You don't have to limit yourself to these varieties as all figs will do well in pots if the correct care is given.
(For more information look up these varieties in the Database section)

Choosing the Right Pot

» Concerning the pot size, the bigger the better but figs will survive many years in a small container. I would say a pot with a dimension of roughly 50cm x 50cm x 50cm or bigger is advisable. There is a vast choice of different styles, colours and shapes available - all depending on your choice.

» Pots that are slightly tapering and wide at the top are a preferred choice as this makes transplanting figs or removal of figs for root pruning much easier.

» For ornamental use I would suggest pots that will go nicely with the "Tuscan look". Clay pots will of course be a classical choice for figs but if you are only interested in fruit production, cheap plastic pots or even large plastic bags will do.

» It is very important to ensure that the pots have enough large drainage holes before you fill them up with soil.

» As figs have very strong and surface spreading roots, pots should preferably be wider than they are tall. The pots should also be of a high quality in order to withstand the strong roots of figs.


» When it comes to growing figs in pots, I strongly recommend using bark-based potting soil like Culterra's potting soil. Using topsoil / garden soil is not recommended as this type of soil drains badly in pots and tends to become hard as brick. Furthermore, many pots can be damaged by the weight of the pot as it is very heavy to move around.

» Many people complain that Potting soil drains too quickly but this is exactly what we want! As the potting soil starts to settle and break down, it will drain less quickly.

» Always put a layer of coarse sand, gravel, etc. at the bottom of the pot to ensure good drainage.

» Mix some Bonemeal (or superphosphate) and Bioganic fertilizer with the potting soil before filling the pot.

Watering & Feeding

» Watering and feeding figs in pots are a different story to figs planted in the ground. Figs in pots will need much more watering and feeding. Pots should never be allowed to dry out, especially in the first part of the growing season. Remember during hot and windy weather, daily watering will be required. Another important thing is that, as the plant gets bigger, it will need more watering as the pot will be filled with roots.

» A good soaking until the water comes out of the bottom of the pot is recommended. It is vital to check that water drains out properly as you can drown your fig. Drowning figs will typical start to wilt but this is also the case in drought conditions.

» Pot-grown figs will need regular feeding. Bioganic fertilizer should monthly be sprinkled around the pots and away from the main stem. Furthermore, 2.3.4 should also be given monthly and also away from the stem.

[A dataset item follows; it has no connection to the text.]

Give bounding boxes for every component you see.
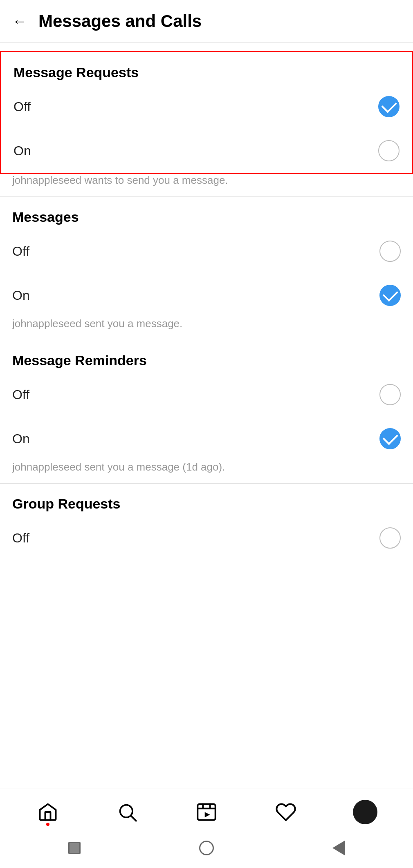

» Figs will grow slower in pots and will thus need less pruning. It is advisable to do root pruning every 3 years. This is done by gently taking out the fig and it's rootball during winter and cutting back the bottom third of the rootball and replanting it. You don't have to do this, however, it will rejuvenate the plant and give better crops.

» It is better to keep figs in pots lower and more compact by regularly pruning back strong growing shoot. Figs can also be trained into standards(lollipops) or round topiary bushes.

» Once a year, just before spring, the top 10cm of soil should be removed and replaced with a mixture of compost,bonemeal and Bioganic Fertilizer as this will rejuvenate the soil.

» The good news about growing figs in pots is that the plants are very forgiving and tough if they are neglected or ill-treated. They recover quickly when they receive the proper care!